Here's the background. The COVID-19 Response (Further Management Measures) Legislation Act 2020 went live mid May of last year. Its heart was in the right place. During an 'epidemic period', a new s65AD of the Commerce Act allows the Commission to issue a provisional authorisation. ss65AD(2) and (3) are the key bits:

(2) The Commission may make a determination in writing granting a provisional authorisation ... if the Commission considers it is appropriate to do so—

(a) for the purpose of enabling due consideration to be given to the application; or

(b) for any other reason.

(3) The Commission is not required to comply with section 61(5) to (6A) before granting a provisional authorisation

(3) means that the Commission doesn't have to hang about and be "satisfied" - the test in normal times, under s61(6) - that the collaboration would provide "a benefit to the public which would outweigh the lessening in competition that would result". It can just say, get on with it for now and we'll do a fuller analysis later. Right on.

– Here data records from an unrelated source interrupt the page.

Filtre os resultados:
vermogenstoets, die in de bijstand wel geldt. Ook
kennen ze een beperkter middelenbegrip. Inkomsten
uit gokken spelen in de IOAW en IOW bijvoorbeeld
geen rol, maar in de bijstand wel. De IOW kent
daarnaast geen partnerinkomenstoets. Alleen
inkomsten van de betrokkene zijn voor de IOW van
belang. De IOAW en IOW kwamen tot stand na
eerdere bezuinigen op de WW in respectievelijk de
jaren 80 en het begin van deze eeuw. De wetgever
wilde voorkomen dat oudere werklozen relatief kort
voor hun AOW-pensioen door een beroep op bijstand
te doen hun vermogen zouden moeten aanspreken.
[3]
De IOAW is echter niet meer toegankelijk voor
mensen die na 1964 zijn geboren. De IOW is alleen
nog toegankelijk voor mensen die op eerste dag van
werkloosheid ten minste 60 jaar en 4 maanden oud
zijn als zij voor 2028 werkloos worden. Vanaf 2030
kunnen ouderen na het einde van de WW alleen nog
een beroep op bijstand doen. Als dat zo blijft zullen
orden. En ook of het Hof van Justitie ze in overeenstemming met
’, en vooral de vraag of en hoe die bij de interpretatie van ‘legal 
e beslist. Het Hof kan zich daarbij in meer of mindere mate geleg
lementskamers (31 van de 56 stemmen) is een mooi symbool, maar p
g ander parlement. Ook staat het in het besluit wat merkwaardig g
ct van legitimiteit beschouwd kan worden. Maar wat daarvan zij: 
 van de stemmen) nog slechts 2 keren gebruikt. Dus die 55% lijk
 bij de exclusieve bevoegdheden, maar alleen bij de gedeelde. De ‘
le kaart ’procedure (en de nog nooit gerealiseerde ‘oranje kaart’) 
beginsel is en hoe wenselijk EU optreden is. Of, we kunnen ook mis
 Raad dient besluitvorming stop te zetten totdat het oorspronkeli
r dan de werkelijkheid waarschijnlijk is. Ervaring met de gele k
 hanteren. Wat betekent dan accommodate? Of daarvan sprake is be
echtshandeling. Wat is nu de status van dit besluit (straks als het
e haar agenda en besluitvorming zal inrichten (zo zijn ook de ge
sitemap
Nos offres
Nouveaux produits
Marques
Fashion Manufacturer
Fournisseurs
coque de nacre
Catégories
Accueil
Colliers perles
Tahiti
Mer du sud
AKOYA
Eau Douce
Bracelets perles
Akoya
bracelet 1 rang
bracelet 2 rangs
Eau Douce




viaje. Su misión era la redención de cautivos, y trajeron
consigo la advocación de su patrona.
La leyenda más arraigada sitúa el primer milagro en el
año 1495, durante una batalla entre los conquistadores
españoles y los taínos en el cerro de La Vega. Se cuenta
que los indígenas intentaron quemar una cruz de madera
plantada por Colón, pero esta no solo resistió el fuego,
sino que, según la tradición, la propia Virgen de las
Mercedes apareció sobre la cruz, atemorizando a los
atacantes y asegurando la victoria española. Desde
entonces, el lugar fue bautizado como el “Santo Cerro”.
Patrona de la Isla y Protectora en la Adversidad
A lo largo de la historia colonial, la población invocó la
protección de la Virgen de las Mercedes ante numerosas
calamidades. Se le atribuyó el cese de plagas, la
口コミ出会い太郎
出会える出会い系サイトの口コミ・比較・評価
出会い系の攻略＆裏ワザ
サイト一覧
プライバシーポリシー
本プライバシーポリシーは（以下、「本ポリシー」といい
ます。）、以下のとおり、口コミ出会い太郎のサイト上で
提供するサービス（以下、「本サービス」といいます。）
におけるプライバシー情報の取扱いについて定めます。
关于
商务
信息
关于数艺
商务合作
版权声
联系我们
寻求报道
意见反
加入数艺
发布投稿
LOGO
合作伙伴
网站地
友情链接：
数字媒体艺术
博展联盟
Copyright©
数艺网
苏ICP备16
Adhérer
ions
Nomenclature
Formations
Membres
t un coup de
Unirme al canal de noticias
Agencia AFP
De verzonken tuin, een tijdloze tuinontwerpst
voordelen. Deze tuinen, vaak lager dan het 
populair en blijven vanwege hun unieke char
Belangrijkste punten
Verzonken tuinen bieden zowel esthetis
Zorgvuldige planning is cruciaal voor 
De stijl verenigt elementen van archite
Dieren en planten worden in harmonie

As fellow aficionados of New Zealand's mania for micromanagement will appreciate, you don't see the wide discretion of "for any other reason" written into the Kiwi statute books too often. In fact it's a straight crib from the Aussie equivalent (for wonks, s91(2)c of their Competition and Consumer Act). The ACCC has been able to do "interim" authorisations all along, Covid or no Covid, and you'd think that's a sensible plan.

Oddly, our own Commission used to have the power to issue provisional authorisations under the then s63 of the Commerce Act, but that got repealed by s22 of the Commerce Amendment Act 1990. Go figure.

Never mind, here we are today, back to the original status quo, even if it only applies in epidemic periods. Given that in normal times getting an authorisation strongly resembles wading through hip-high tar for months carrying a complete bound set of Econometrica, something cheap, cheerful and, above all, fast, was just what was needed to enable urgent collaboration in the public interest.

But nobody's used the new process. There have been no applications for authorisation under the new provisions.

Which is odd, because over in Oz, the ACCC has been issuing interim authorisations all over the place: public and private hospitals, medical wholesalers, grocery retailers, banks, regional airlines, and fuel importers and distributors. It's been commendably quick - overnight, on one occasion - in turning the applications around, and it's been putting pro-competitive safeguards such as time limits into them without nobbling the public welfare point of it all. 

What sort of stuff is being authorised? For the supermarkets, as an example, it was things like jointly addressing panic buying: "co-ordinating store hours, including allocating dedicated shopping hours for  elderly and disadvantaged members of the public during periods of high demand for Retail Products", "implementing uniform or similar purchase limits and related public messaging", and "measures to ensure continuity of supply to consumers in remote or regional areas, including securing special allocations of stock and joint requests to suppliers", as you can read in this draft determination.

Sure, Australia and New Zealand each have their own funny little ways, and there's no reason why we should do everything the same way. But I'm still bemused why helpful interim authorisations are flying off the ACCC shelves, while nobody's come into the Commerce Commission looking for one. Anyone got ideas?